Coordinate with business architects and stakeholders to gather requirements for data, reporting, analytics, and digital twin solutions.
Analyze business needs and design conceptual models for end-to-end BI and digital twin implementations.
Translate requirements into technical specifications for digital twin and analytics initiatives.
Engineer data pipelines and models integrating sensor, MES, and IoT data from manufacturing operations.
Develop and maintain data marts and presentation views for digital twin outputs and business intelligence.
Leverage business intelligence and visualization tools (Power BI, Tableau) to deliver insights from digital twin simulations.
Generate analytics and reports to support operational decision-making and performance monitoring.
Define, develop, and monitor digital twin KPIs (e.g., model accuracy, anomaly detection, downtime reduction, yield improvement, simulation cycle time, decision support utilization, integration coverage, cost savings, alert response time, and user adoption).
Conduct reviews of digital twin KPIs, identify trends, and drive continuous improvement.
Implement industry standards for data architecture, modeling, and process documentation.
Evaluate, troubleshoot, and improve digital twin models and BI assets.
Lead the full development lifecycle, including change management and production migration.
Support database architects and developers in building real-time and historical manufacturing analytics systems.
Create and maintain technical specification documentation and end-user training materials.
Capture, analyze, and document business and technical requirements for digital twin and BI solutions.
Design and implement data integration, modeling, and presentation layers for manufacturing analytics.
Develop actionable analytics and performance reports for semiconductor manufacturing.
Define and track digital twin KPIs, driving operational improvement and value measurement.
Ensure standard methodologies in data architecture, modeling, and process documentation.

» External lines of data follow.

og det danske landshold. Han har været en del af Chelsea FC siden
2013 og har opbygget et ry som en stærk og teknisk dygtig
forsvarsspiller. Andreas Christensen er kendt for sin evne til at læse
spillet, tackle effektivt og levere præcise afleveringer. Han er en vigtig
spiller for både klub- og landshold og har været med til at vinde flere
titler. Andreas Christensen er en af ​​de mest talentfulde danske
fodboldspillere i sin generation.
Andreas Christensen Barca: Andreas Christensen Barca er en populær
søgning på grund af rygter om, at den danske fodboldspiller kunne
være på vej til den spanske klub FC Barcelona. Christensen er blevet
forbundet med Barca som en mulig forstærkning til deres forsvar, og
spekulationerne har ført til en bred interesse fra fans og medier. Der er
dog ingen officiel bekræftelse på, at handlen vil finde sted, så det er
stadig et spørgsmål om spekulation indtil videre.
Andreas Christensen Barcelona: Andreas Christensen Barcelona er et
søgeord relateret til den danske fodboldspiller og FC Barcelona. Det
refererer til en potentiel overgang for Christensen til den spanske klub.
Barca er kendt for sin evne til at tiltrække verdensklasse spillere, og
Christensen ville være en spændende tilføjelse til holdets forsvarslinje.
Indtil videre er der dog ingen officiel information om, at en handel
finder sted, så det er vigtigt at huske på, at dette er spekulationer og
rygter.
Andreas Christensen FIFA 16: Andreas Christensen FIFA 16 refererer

Lead solution lifecycle, including testing, deployment, and ongoing enhancement.
Deliver training and support for analytics tools and digital twin platforms.
Minimum Qualifications
7-10 years of experience in data and business intelligence implementation, with 3-5 years focused on Supply Chain Operations, Digital Twin Implementation, or Manufacturing.

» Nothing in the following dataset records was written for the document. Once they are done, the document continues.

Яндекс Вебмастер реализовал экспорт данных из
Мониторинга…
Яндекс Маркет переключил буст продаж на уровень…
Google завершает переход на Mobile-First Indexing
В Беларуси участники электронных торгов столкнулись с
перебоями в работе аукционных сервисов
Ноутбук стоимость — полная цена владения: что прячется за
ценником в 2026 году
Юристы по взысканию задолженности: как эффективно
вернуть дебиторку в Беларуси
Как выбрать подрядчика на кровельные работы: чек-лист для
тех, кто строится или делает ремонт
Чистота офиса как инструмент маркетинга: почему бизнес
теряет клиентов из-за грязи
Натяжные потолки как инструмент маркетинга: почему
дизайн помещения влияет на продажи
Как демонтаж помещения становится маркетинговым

Bachelor's degree or equivalent experience in Data Science, Computer Science, Engineering, or related field.
Proficiency in data analysis languages (Python, R, SQL) and visualization platforms (Power BI, Tableau).
Experience with digital twin tools and concepts in a manufacturing environment.
Demonstrable understanding of semiconductor manufacturing process flows and equipment data.
Preferred Qualifications
Experience with Siemens Digital Industries (Tecnomatix, MindSphere), PTC ThingWorx, Dassault Systèmes 3DEXPERIENCE, or Ansys Twin Builder.
Experience developing and optimizing digital twin models in manufacturing.
Good interpersonal skills and ability to work effectively in multi-functional teams.
Demonstrated ability to translate business needs into technical solutions.
Experience developing end-user training for analytics and digital twin platforms.